Scattered flooding as storms drench the Southeast
BIRMINGHAM, Ala. – Severe thunderstorms punching across the Southeast on Monday forced rescue crews in small boats and military trucks to rescue people trapped in an Alabama mobile home park and in cars flooded by a swollen creek.
The storms began spreading from Mississippi overnight into Alabama and Georgia. The system triggered scattered flash floods in the region, downing trees, causing power outages and snarling rush hour commutes.

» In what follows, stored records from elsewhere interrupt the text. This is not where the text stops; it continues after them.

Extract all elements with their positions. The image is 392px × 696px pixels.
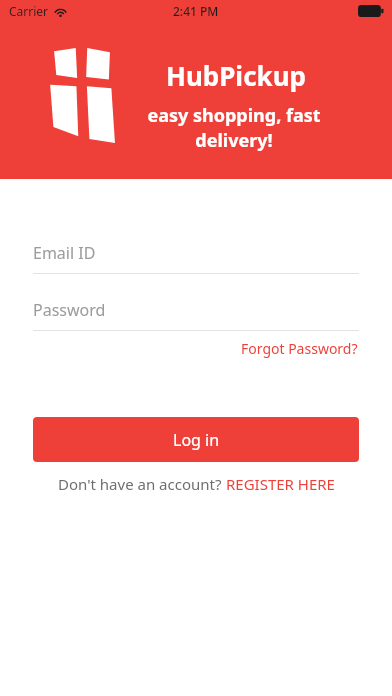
staticText: 2:41 PM [173,3,219,19]
button[interactable]: Log in [33,417,359,462]
staticText: Carrier [9,3,49,19]
staticText: Don't have an account? [58,474,226,494]
button[interactable]: Forgot Password? [240,337,359,360]
staticText: Forgot Password? [241,339,358,358]
staticText: HubPickup [116,58,356,93]
staticText: Email ID [33,242,96,264]
button[interactable]: Email ID [33,242,359,274]
staticText: easy shopping, fast delivery! [112,103,356,153]
staticText: Log in [173,429,220,451]
button[interactable]: Password [33,299,359,331]
staticText: Password [33,299,106,321]
staticText: REGISTER HERE [226,474,335,494]
button[interactable]: REGISTER HERE [226,474,335,494]
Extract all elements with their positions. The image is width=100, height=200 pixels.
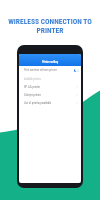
button[interactable]: HP LJ4 printer	[19, 83, 81, 91]
staticText: WIRELESS CONNECTION TO PRINTER	[0, 17, 100, 35]
staticText: HP LJ4 printer	[24, 85, 41, 89]
staticText: Printer setting	[42, 60, 58, 64]
button[interactable]: Colorjet printer	[19, 91, 81, 99]
staticText: Available printers	[24, 77, 42, 80]
button[interactable]: List of printing available	[19, 99, 81, 107]
staticText: Print wireless to/from printer	[24, 68, 57, 72]
staticText: List of printing available	[24, 101, 52, 105]
button[interactable]: Print wireless to/from printer	[19, 66, 81, 74]
staticText: Colorjet printer	[24, 93, 41, 97]
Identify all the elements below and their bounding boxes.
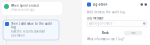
staticText: When Sprint ended xyxy=(11,4,39,8)
staticText: track the records standard xyxy=(11,30,45,33)
staticText: Log action xyxy=(92,3,108,6)
staticText: Next xyxy=(130,31,136,35)
staticText: a few seconds ago xyxy=(11,8,35,12)
staticText: Then I add value to the audit log xyxy=(11,22,52,29)
staticText: Back xyxy=(102,31,109,35)
staticText: system generated xyxy=(88,22,112,25)
staticText: What information can I log? xyxy=(87,38,124,41)
staticText: Add items to the audit log. xyxy=(87,10,126,14)
staticText: operation xyxy=(11,34,25,37)
staticText: Log message xyxy=(87,16,104,20)
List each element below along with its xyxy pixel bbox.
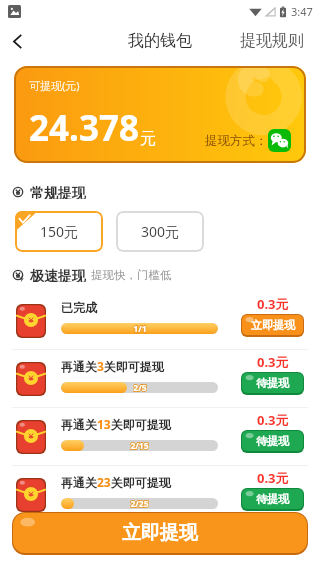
button[interactable]: 300元 bbox=[116, 211, 204, 252]
staticText: 我的钱包 bbox=[128, 31, 192, 51]
staticText: 常规提现 bbox=[30, 185, 86, 199]
staticText: 1/1 bbox=[133, 323, 147, 334]
staticText: 再通关13关即可提现 bbox=[61, 416, 171, 432]
staticText: 2/5 bbox=[133, 382, 147, 393]
staticText: 2/25 bbox=[130, 498, 149, 509]
button[interactable]: 立即提现 bbox=[242, 315, 303, 335]
button[interactable]: 立即提现 bbox=[13, 513, 307, 553]
staticText: 0.3元 bbox=[257, 353, 289, 371]
staticText: 再通关23关即可提现 bbox=[61, 474, 171, 490]
button[interactable]: 待提现 bbox=[242, 373, 303, 393]
staticText: 可提现(元) bbox=[29, 78, 80, 93]
staticText: 300元 bbox=[141, 222, 180, 241]
button[interactable]: 提现规则 bbox=[230, 22, 320, 60]
staticText: 2/25 bbox=[130, 498, 149, 509]
button[interactable]: WeChat bbox=[268, 129, 291, 152]
staticText: 150元 bbox=[40, 222, 79, 241]
button[interactable]: 再通关23关即可提现 bbox=[0, 466, 320, 524]
staticText: 待提现 bbox=[256, 434, 289, 448]
staticText: 待提现 bbox=[256, 376, 289, 390]
staticText: 提现快，门槛低 bbox=[91, 268, 172, 282]
staticText: 提现规则 bbox=[240, 31, 304, 51]
staticText: 3:47 bbox=[291, 4, 313, 19]
button[interactable]: 待提现 bbox=[242, 431, 303, 451]
staticText: 已完成 bbox=[61, 300, 97, 315]
button[interactable]: 可提现(元) bbox=[14, 66, 306, 163]
button[interactable]: 150元 bbox=[15, 211, 103, 252]
staticText: 再通关3关即可提现 bbox=[61, 358, 164, 374]
staticText: 2/5 bbox=[133, 382, 147, 393]
button[interactable]: Back bbox=[0, 22, 34, 60]
staticText: 待提现 bbox=[256, 492, 289, 506]
staticText: 立即提现 bbox=[251, 318, 295, 332]
button[interactable]: 再通关13关即可提现 bbox=[0, 408, 320, 466]
staticText: 0.3元 bbox=[257, 411, 289, 429]
staticText: 2/15 bbox=[130, 440, 149, 451]
button[interactable]: 已完成 bbox=[0, 292, 320, 350]
staticText: 0.3元 bbox=[257, 469, 289, 487]
staticText: 1/1 bbox=[133, 323, 147, 334]
staticText: 提现方式： bbox=[205, 133, 268, 149]
staticText: 元 bbox=[140, 129, 156, 149]
button[interactable]: 再通关3关即可提现 bbox=[0, 350, 320, 408]
staticText: 2/15 bbox=[130, 440, 149, 451]
staticText: 0.3元 bbox=[257, 295, 289, 313]
staticText: 立即提现 bbox=[122, 521, 198, 545]
staticText: 极速提现 bbox=[30, 268, 86, 282]
button[interactable]: 待提现 bbox=[242, 489, 303, 509]
staticText: 24.378 bbox=[29, 104, 139, 152]
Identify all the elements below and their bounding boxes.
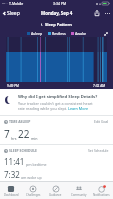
staticText: Community: [71, 193, 87, 197]
staticText: am woke up: [21, 175, 42, 180]
button[interactable]: Notifications: [90, 182, 113, 199]
staticText: Guidance: [49, 193, 62, 197]
button[interactable]: Community: [67, 182, 90, 199]
staticText: 7: [4, 127, 10, 141]
staticText: 3:34 PM: [53, 1, 67, 6]
staticText: 9:49 PM: [7, 84, 19, 88]
staticText: Sleep Pattern: [45, 22, 72, 27]
button[interactable]: Challenges: [22, 182, 44, 199]
staticText: Notifications: [93, 193, 110, 197]
staticText: 11:41: [4, 156, 25, 167]
button[interactable]: Edit Goal: [94, 119, 109, 124]
staticText: min: [31, 136, 38, 141]
staticText: Awake: [75, 31, 87, 36]
staticText: Why did I get simplified Sleep Details?: [18, 94, 98, 100]
staticText: Asleep: [31, 31, 43, 36]
staticText: Restless: [52, 31, 66, 36]
staticText: 7:32: [4, 169, 20, 180]
staticText: 22: [18, 127, 30, 141]
staticText: Monday, Sep 4: [41, 10, 73, 16]
button[interactable]: Guidance: [44, 182, 67, 199]
staticText: hrs: [11, 136, 17, 141]
button[interactable]: Sleep: [0, 7, 22, 19]
staticText: Challenges: [26, 193, 41, 197]
staticText: TIME ASLEEP: [9, 119, 31, 124]
staticText: Sleep: [7, 10, 20, 17]
staticText: SLEEP SCHEDULE: [9, 148, 37, 153]
button[interactable]: More options: [102, 7, 113, 19]
staticText: pm bedtime: [26, 162, 47, 167]
staticText: Your tracker couldn't get a consistent h…: [18, 101, 93, 111]
button[interactable]: Dashboard: [0, 182, 22, 199]
staticText: T-Mobile: [9, 1, 24, 6]
staticText: 7:32 AM: [93, 84, 106, 88]
button[interactable]: Expand chart: [103, 31, 109, 37]
staticText: Dashboard: [4, 193, 19, 197]
button[interactable]: Share: [92, 7, 102, 19]
button[interactable]: Set Schedule: [88, 148, 109, 153]
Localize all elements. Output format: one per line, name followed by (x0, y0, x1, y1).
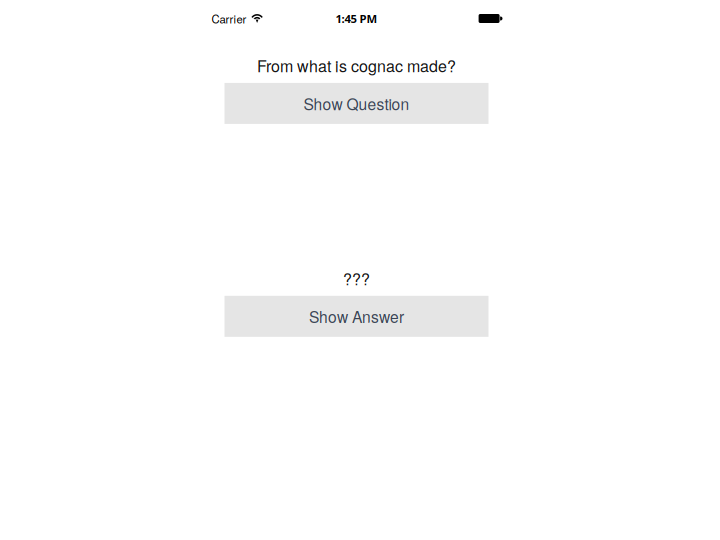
button[interactable]: Show Answer (224, 296, 488, 337)
staticText: 1:45 PM (336, 11, 378, 26)
button[interactable]: Show Question (224, 83, 488, 124)
staticText: Carrier (212, 10, 246, 27)
staticText: Show Answer (309, 305, 404, 328)
staticText: From what is cognac made? (257, 54, 456, 77)
staticText: Show Question (304, 92, 410, 114)
staticText: ??? (343, 267, 370, 290)
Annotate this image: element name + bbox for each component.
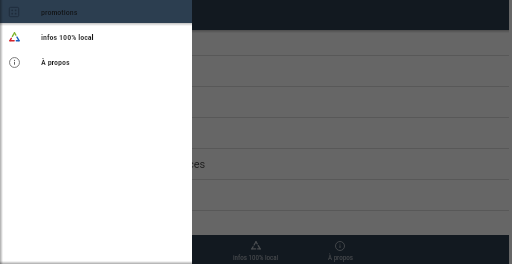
- staticText: promotions: [41, 8, 78, 17]
- button[interactable]: Promotions: [0, 56, 509, 87]
- button[interactable]: Nouveautés: [0, 118, 509, 149]
- button[interactable]: infos 100% local: [0, 25, 192, 49]
- button[interactable]: [0, 0, 512, 264]
- staticText: infos 100% local: [41, 33, 94, 42]
- button[interactable]: Réductions: [0, 180, 509, 211]
- button[interactable]: Toutes les promos de vos commerces: [0, 149, 509, 180]
- button[interactable]: À propos: [298, 235, 382, 264]
- button[interactable]: infos 100% local: [214, 235, 298, 264]
- other: App icon: [9, 7, 19, 17]
- staticText: À propos: [328, 254, 353, 262]
- staticText: infos 100% local: [233, 254, 279, 262]
- staticText: Promotions: [19, 65, 77, 78]
- staticText: Toutes les promos de vos commerces: [19, 158, 206, 171]
- button[interactable]: Offres: [0, 87, 509, 118]
- button[interactable]: À propos: [0, 50, 192, 74]
- staticText: Bons plans: [19, 34, 74, 47]
- staticText: À propos: [41, 58, 70, 67]
- button[interactable]: Catalogues: [0, 211, 509, 242]
- button[interactable]: Bons plans: [0, 25, 509, 56]
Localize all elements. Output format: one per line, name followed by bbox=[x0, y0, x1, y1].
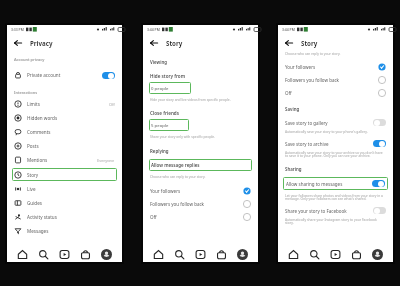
button[interactable]: Select bbox=[378, 76, 386, 84]
staticText: Live bbox=[27, 186, 36, 192]
staticText: Save story to archive bbox=[285, 141, 329, 147]
button[interactable]: Mentions bbox=[7, 153, 122, 167]
staticText: Choose who can reply to your story. bbox=[150, 174, 206, 178]
button[interactable]: Your followers bbox=[143, 184, 258, 197]
button[interactable]: Select bbox=[243, 213, 251, 221]
button[interactable]: Activity status bbox=[7, 210, 122, 224]
button[interactable]: Search bbox=[174, 249, 185, 260]
button[interactable]: Back bbox=[12, 37, 24, 49]
staticText: Automatically save your story to your ar… bbox=[285, 150, 386, 158]
button[interactable]: Hidden words bbox=[7, 111, 122, 125]
button[interactable]: Limits bbox=[7, 97, 122, 111]
staticText: Posts bbox=[27, 143, 39, 149]
staticText: Share your story to Facebook bbox=[285, 208, 347, 214]
staticText: Your followers bbox=[150, 188, 181, 194]
button[interactable]: Reels bbox=[59, 249, 70, 260]
staticText: Off bbox=[109, 102, 115, 107]
button[interactable]: Reels bbox=[195, 249, 206, 260]
staticText: Allow sharing to messages bbox=[286, 181, 343, 187]
staticText: Comments bbox=[27, 129, 51, 135]
button[interactable]: Profile bbox=[101, 249, 112, 260]
staticText: 3:44 PM bbox=[147, 27, 160, 32]
button[interactable]: Story bbox=[12, 168, 117, 181]
staticText: 3:44 PM bbox=[282, 27, 295, 32]
staticText: Interactions bbox=[14, 90, 38, 95]
staticText: Replying bbox=[150, 148, 169, 154]
staticText: Saving bbox=[285, 106, 300, 112]
staticText: Private account bbox=[27, 72, 61, 78]
button[interactable]: Followers you follow back bbox=[143, 197, 258, 210]
button[interactable] bbox=[372, 180, 385, 187]
staticText: Automatically share your Instagram story… bbox=[285, 217, 386, 225]
staticText: Activity status bbox=[27, 214, 57, 220]
staticText: Account privacy bbox=[14, 57, 45, 62]
button[interactable]: Share your story to Facebook bbox=[278, 207, 393, 214]
staticText: Limits bbox=[27, 101, 40, 107]
staticText: Allow message replies bbox=[151, 162, 200, 168]
staticText: Save story to gallery bbox=[285, 120, 328, 126]
staticText: Hidden words bbox=[27, 115, 58, 121]
staticText: Guides bbox=[27, 200, 42, 206]
button[interactable]: Posts bbox=[7, 139, 122, 153]
staticText: Mentions bbox=[27, 157, 48, 163]
staticText: Automatically save your story to your ph… bbox=[285, 129, 368, 133]
staticText: Messages bbox=[27, 228, 49, 234]
button[interactable]: Reels bbox=[330, 249, 341, 260]
staticText: Choose who can reply to your story. bbox=[285, 51, 341, 55]
button[interactable]: Shop bbox=[351, 249, 362, 260]
staticText: Privacy bbox=[30, 39, 53, 47]
button[interactable] bbox=[102, 72, 115, 79]
button[interactable] bbox=[373, 140, 386, 147]
staticText: Off bbox=[150, 214, 157, 220]
staticText: 3:33 PM bbox=[11, 27, 24, 32]
staticText: Followers you follow back bbox=[150, 201, 205, 207]
button[interactable]: Search bbox=[38, 249, 49, 260]
button[interactable]: Comments bbox=[7, 125, 122, 139]
button[interactable]: Save story to archive bbox=[278, 140, 393, 147]
staticText: Everyone bbox=[97, 158, 115, 163]
button[interactable]: Select bbox=[378, 89, 386, 97]
button[interactable]: Select bbox=[243, 200, 251, 208]
button[interactable]: Back bbox=[283, 37, 295, 49]
staticText: Viewing bbox=[150, 59, 167, 65]
button[interactable]: 5 people bbox=[149, 119, 189, 131]
button[interactable]: Your followers bbox=[278, 60, 393, 73]
button[interactable]: Home bbox=[17, 249, 28, 260]
button[interactable]: Select bbox=[243, 187, 251, 195]
staticText: 0 people bbox=[151, 85, 169, 91]
button[interactable]: Shop bbox=[80, 249, 91, 260]
button[interactable]: Search bbox=[309, 249, 320, 260]
staticText: Your followers bbox=[285, 64, 316, 70]
button[interactable]: Allow message replies bbox=[149, 159, 252, 171]
staticText: Hide story from bbox=[150, 73, 186, 79]
staticText: Share your story only with specific peop… bbox=[150, 134, 216, 138]
staticText: Followers you follow back bbox=[285, 77, 340, 83]
button[interactable]: Private account bbox=[7, 68, 122, 82]
button[interactable]: Messages bbox=[7, 224, 122, 238]
staticText: Story bbox=[301, 39, 318, 47]
button[interactable]: Off bbox=[278, 86, 393, 99]
staticText: Close friends bbox=[150, 110, 179, 116]
button[interactable] bbox=[373, 207, 386, 214]
staticText: Story bbox=[166, 39, 183, 47]
button[interactable]: Home bbox=[153, 249, 164, 260]
staticText: Off bbox=[285, 90, 292, 96]
button[interactable]: 0 people bbox=[149, 82, 191, 94]
button[interactable]: Profile bbox=[237, 249, 248, 260]
button[interactable]: Select bbox=[378, 63, 386, 71]
button[interactable]: Back bbox=[148, 37, 160, 49]
button[interactable]: Live bbox=[7, 182, 122, 196]
staticText: Hide your story and live videos from spe… bbox=[150, 97, 231, 101]
button[interactable]: Allow sharing to messages bbox=[283, 177, 388, 190]
button[interactable]: Followers you follow back bbox=[278, 73, 393, 86]
button[interactable]: Save story to gallery bbox=[278, 119, 393, 126]
button[interactable]: Profile bbox=[372, 249, 383, 260]
staticText: Story bbox=[27, 172, 39, 178]
staticText: Sharing bbox=[285, 166, 302, 172]
button[interactable]: Home bbox=[288, 249, 299, 260]
button[interactable]: Shop bbox=[216, 249, 227, 260]
button[interactable]: Off bbox=[143, 210, 258, 223]
button[interactable]: Guides bbox=[7, 196, 122, 210]
staticText: Let your followers share photos and vide… bbox=[285, 193, 386, 201]
button[interactable] bbox=[373, 119, 386, 126]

South of Birmingham, police and firefighters used trucks and boats to reach at least a dozen people trapped in the mobile home park and in cars when they were surprised by flash flooding. Firefighters in life jackets waded through water rising nearly to their chests as they carried out the rescues. The muddy, fast-moving water was still rising at midmorning. Cars had water about window-high at an apartment complex and other low-lying areas in the suburb of Homewood.
Some roads in Birmingham became impassable, and schools delayed opening in many areas due to the heavy rains.
Alabama Power Co., the state's largest electric utility, reported 11,000 homes and businesses without power, with 6,200 in the Birmingham area. Many schools in central Alabama delayed their openings Monday due to heavy rains.
In Mississippi, TV stations reported that a 9-year-old girl was missing and feared swept away after flash floods in Yazoo City, with a search on for her in the Delta region northwest of Jackson. Search crews backed by volunteers were looking for her in drainage ditches and other areas where water remained, police Maj. Tilmon Clifton told broadcaster WLBT-TV.
Also in Mississippi, the Emergency Management Agency said a possible tornado damaged homes in Covington County, where seven minor injuries were reported. Wind damage also was reported elsewhere.
In metro Atlanta, heavy rains slowed traffic and some traffic lights were knocked out. The rains prompted flood warnings in several counties until Monday afternoon. Rain was expected to continue for much of the day.
Regionwide, the National Weather Service issued flash flood warnings, tornado warnings and severe thunderstorm warnings for several areas overnight and again later Monday.